Leak of BGP route in Rostelecom led to disruption of connectivity of the largest networks

As a result of an erroneous BGP announcement of more than 8800 foreign network prefixes were redirected through the Rostelecom network, which led to a short-term collapse of routing, disruption of network connectivity and problems with access to some services around the world. Problem embraced over 200 autonomous systems owned by major internet companies and content delivery networks including Akamai, Cloudflare, Digital Ocean, Amazon AWS, Hetzner, Level3, Facebook, Alibaba and Linode.

The erroneous announcement was made by Rostelecom (AS12389) on April 1 at 22:28 (MSK), then it was picked up by the provider Rascom (AS20764) and further along the chain spread to Cogent (AS174) and Level3 (AS3356), the field of which covered almost all Internet providers first level (Tier-1). Services monitoring BGP promptly notified Rostelecom about the problem, so the incident lasted about 10 minutes (according to other data effects were observed for about an hour).

This is not the first incident related to an error on the side of Rostelecom. In 2017 within 5-7 minutes via Rostelecom were redirected networks of the largest banks and financial services, including Visa and MasterCard. Apparently, in both incidents, the source of the problem served work related to traffic management, for example, route leaks could occur when organizing internal monitoring, prioritizing or mirroring the traffic of certain services and CDN passing through Rostelecom (due to an increase in network load due to mass work at home at the end of March discussed the issue of lowering the priority for the traffic of foreign services in favor of domestic resources). For example, a few years ago in Pakistan, an attempt wrapping YouTube subnets to the null interface caused these subnets to appear in BGP announcements and drain all YouTube traffic to Pakistan.
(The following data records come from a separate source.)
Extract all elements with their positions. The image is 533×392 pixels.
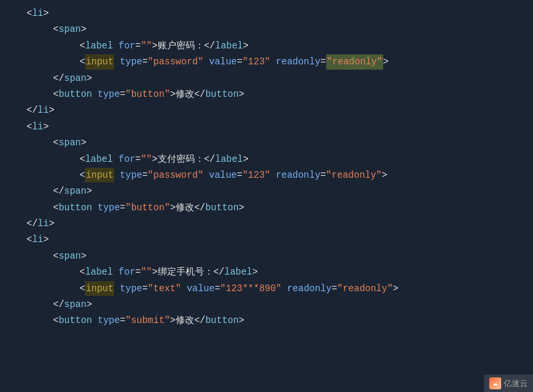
code-line-8: <li> [0, 119, 533, 135]
input-tag-2: input [85, 168, 114, 182]
code-line-10: <label for="">支付密码：</label> [0, 151, 533, 167]
bracket: < [53, 22, 58, 36]
code-line-11: <input type="password" value="123" reado… [0, 167, 533, 183]
code-line-7: </li> [0, 102, 533, 118]
code-line-18: <input type="text" value="123***890" rea… [0, 281, 533, 296]
code-line-14: </li> [0, 216, 533, 231]
code-line-5: </span> [0, 70, 533, 86]
code-line-4: <input type="password" value="123" reado… [0, 54, 533, 70]
code-line-3: <label for="">账户密码：</label> [0, 38, 533, 54]
code-line-15: <li> [0, 231, 533, 247]
code-line-13: <button type="button">修改</button> [0, 200, 533, 216]
tag-name: span [58, 22, 81, 36]
input-tag-1: input [85, 54, 114, 69]
watermark: ☁ 亿速云 [484, 375, 533, 392]
code-line-6: <button type="button">修改</button> [0, 86, 533, 102]
code-line-9: <span> [0, 135, 533, 151]
input-tag-3: input [85, 281, 114, 296]
code-line-17: <label for="">绑定手机号：</label> [0, 264, 533, 280]
tag-name: li [32, 6, 43, 21]
code-editor: <li> <span> <label for="">账户密码：</label> … [0, 0, 533, 392]
watermark-icon: ☁ [489, 377, 501, 389]
readonly-value-1: "readonly" [326, 54, 383, 69]
code-line-1: <li> [0, 5, 533, 21]
code-line-12: </span> [0, 183, 533, 199]
code-line-2: <span> [0, 21, 533, 37]
bracket: > [43, 6, 48, 21]
bracket: < [27, 6, 32, 21]
code-line-19: </span> [0, 296, 533, 312]
code-line-20: <button type="submit">修改</button> [0, 312, 533, 328]
bracket: > [81, 22, 86, 36]
code-line-16: <span> [0, 248, 533, 264]
watermark-text: 亿速云 [504, 378, 528, 389]
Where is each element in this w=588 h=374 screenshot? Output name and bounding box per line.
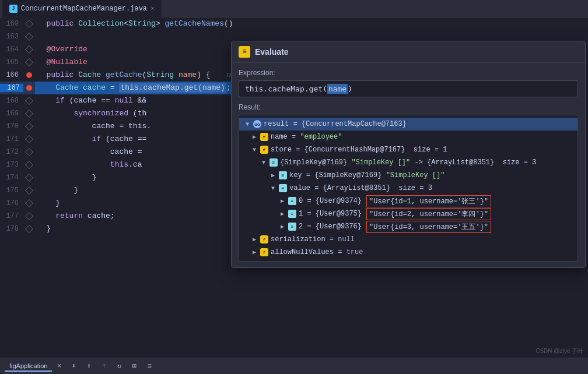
tree-toggle[interactable]: ▶ (279, 197, 286, 204)
evaluate-header: ≡ Evaluate (232, 41, 585, 63)
tree-toggle[interactable]: ▶ (251, 133, 258, 140)
tree-item-text: store = {ConcurrentHashMap@7167} size = … (271, 146, 447, 154)
line-number: 166 (0, 71, 23, 79)
code-line: 160 public Collection<String> getCacheNa… (0, 17, 233, 30)
line-gutter (23, 124, 35, 129)
line-number: 174 (0, 174, 23, 182)
line-gutter (23, 136, 35, 142)
tree-toggle[interactable]: ▼ (270, 185, 276, 192)
code-line: 171 if (cache == (0, 133, 233, 146)
tree-item-text: 0 = {User@9374} (299, 197, 362, 205)
action-btn-3[interactable]: ↑ (99, 361, 109, 372)
tree-toggle[interactable]: ▼ (244, 121, 251, 128)
tree-item-simplekey[interactable]: ▼ ≡ {SimpleKey@7169} "SimpleKey []" -> {… (239, 156, 578, 169)
code-line: 165 @Nullable (0, 56, 233, 69)
line-number: 167 (0, 84, 23, 92)
tree-toggle[interactable]: ▶ (251, 236, 258, 243)
bottom-tab-figapplication[interactable]: figApplication (5, 361, 52, 372)
fold-arrow[interactable] (25, 33, 33, 41)
tab-close-button[interactable]: × (150, 5, 155, 12)
tab-bar: J ConcurrentMapCacheManager.java × (0, 0, 588, 17)
fold-arrow[interactable] (25, 45, 33, 54)
line-content: } (35, 197, 233, 210)
tree-item-user2[interactable]: ▶ ≡ 2 = {User@9376} "User{id=3, username… (239, 220, 578, 233)
code-line: 168 if (cache == null && (0, 94, 233, 107)
tree-toggle[interactable]: ▶ (279, 223, 286, 230)
tree-toggle[interactable]: ▶ (270, 172, 276, 179)
fold-arrow[interactable] (25, 199, 33, 207)
tree-toggle[interactable]: ▶ (251, 249, 258, 256)
fold-arrow[interactable] (25, 58, 33, 66)
debug-indicator (26, 85, 32, 91)
action-btn-4[interactable]: ↻ (114, 361, 124, 372)
line-number: 171 (0, 135, 23, 143)
line-gutter (23, 111, 35, 117)
fold-arrow[interactable] (25, 110, 33, 118)
tree-arr-icon: ≡ (288, 223, 296, 231)
tree-item-result[interactable]: ▼ oo result = {ConcurrentMapCache@7163} (239, 118, 578, 130)
tree-item-serialization[interactable]: ▶ f serialization = null (239, 233, 578, 246)
tree-item-key[interactable]: ▶ ≡ key = {SimpleKey@7169} "SimpleKey []… (239, 169, 578, 182)
breakpoint-indicator (26, 72, 32, 78)
line-content: return cache; (35, 210, 233, 223)
tree-item-allownull[interactable]: ▶ f allowNullValues = true (239, 246, 578, 259)
tree-item-name[interactable]: ▶ f name = "employee" (239, 130, 578, 143)
line-content: cache = (35, 146, 233, 158)
fold-arrow[interactable] (25, 225, 33, 233)
evaluate-icon-label: ≡ (242, 48, 246, 56)
line-gutter (23, 226, 35, 232)
tree-item-user1[interactable]: ▶ ≡ 1 = {User@9375} "User{id=2, username… (239, 207, 578, 220)
tree-arr-icon: ≡ (279, 171, 287, 179)
line-number: 163 (0, 33, 23, 41)
tree-item-value[interactable]: ▼ ≡ value = {ArrayList@8351} size = 3 (239, 182, 578, 195)
action-btn-5[interactable]: ⊞ (129, 361, 139, 372)
tree-toggle[interactable]: ▼ (251, 146, 258, 153)
tab-filename: ConcurrentMapCacheManager.java (21, 5, 147, 13)
action-btn-6[interactable]: ≡ (144, 361, 155, 372)
fold-arrow[interactable] (25, 20, 33, 28)
tree-field-icon: f (260, 235, 268, 244)
code-line: 166 public Cache getCache(String name) {… (0, 69, 233, 82)
tree-toggle[interactable]: ▼ (260, 159, 267, 166)
fold-arrow[interactable] (25, 122, 33, 130)
tree-item-text: allowNullValues = true (271, 248, 363, 256)
tree-item-text: 1 = {User@9375} (299, 210, 362, 218)
fold-arrow[interactable] (25, 186, 33, 195)
line-content: synchronized (th (35, 107, 233, 120)
action-btn-2[interactable]: ⬆ (83, 361, 94, 372)
fold-arrow[interactable] (25, 212, 33, 220)
action-btn-1[interactable]: ⬇ (68, 361, 79, 372)
line-number: 173 (0, 161, 23, 169)
line-number: 169 (0, 110, 23, 118)
code-line: 172 cache = (0, 146, 233, 158)
line-gutter (23, 21, 35, 27)
expr-cursor-word: name (327, 84, 348, 94)
tree-item-user0[interactable]: ▶ ≡ 0 = {User@9374} "User{id=1, username… (239, 195, 578, 207)
line-gutter (23, 98, 35, 104)
fold-arrow[interactable] (25, 148, 33, 156)
evaluate-body: Expression: this.cacheMap.get(name) Resu… (232, 63, 585, 267)
line-gutter (23, 85, 35, 91)
line-content: } (35, 171, 233, 184)
line-content: Cache cache = this.cacheMap.get(name); n… (35, 82, 233, 94)
tree-item-text: value = {ArrayList@8351} size = 3 (289, 184, 432, 192)
tree-field-icon: f (260, 133, 268, 141)
line-content: @Override (35, 43, 233, 56)
bottom-tab-close[interactable]: × (57, 362, 61, 371)
fold-arrow[interactable] (25, 174, 33, 182)
tree-toggle[interactable]: ▶ (279, 210, 286, 217)
line-content: public Cache getCache(String name) { nam… (35, 69, 233, 82)
evaluate-icon: ≡ (239, 46, 250, 58)
fold-arrow[interactable] (25, 97, 33, 105)
code-lines: 160 public Collection<String> getCacheNa… (0, 17, 233, 235)
line-number: 170 (0, 122, 23, 130)
result-tree[interactable]: ▼ oo result = {ConcurrentMapCache@7163} … (239, 115, 578, 262)
line-content: cache = this. (35, 120, 233, 133)
tree-field-icon: f (260, 146, 268, 154)
line-number: 160 (0, 20, 23, 28)
tree-item-store[interactable]: ▼ f store = {ConcurrentHashMap@7167} siz… (239, 143, 578, 156)
fold-arrow[interactable] (25, 135, 33, 143)
fold-arrow[interactable] (25, 161, 33, 169)
code-line: 178 } (0, 223, 233, 235)
file-tab[interactable]: J ConcurrentMapCacheManager.java × (2, 0, 162, 17)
Leak of BGP route in Rostelecom led to disruption of connectivity of the largest networks

It is interesting that the day before the incident with Rostelecom, a small provider "New Reality" (AS50048) from the city of St. Sumerlya through Transtelecom was announced 2658 prefixes affecting Orange, Akamai, Rostelecom and networks of more than 300 companies. The route leak resulted in several waves of traffic redirects lasting several minutes. At its peak, the problem covered up to 13.5 million IP addresses. A noticeable global disruption was avoided thanks to the use of route restrictions in Transtelecom for each client.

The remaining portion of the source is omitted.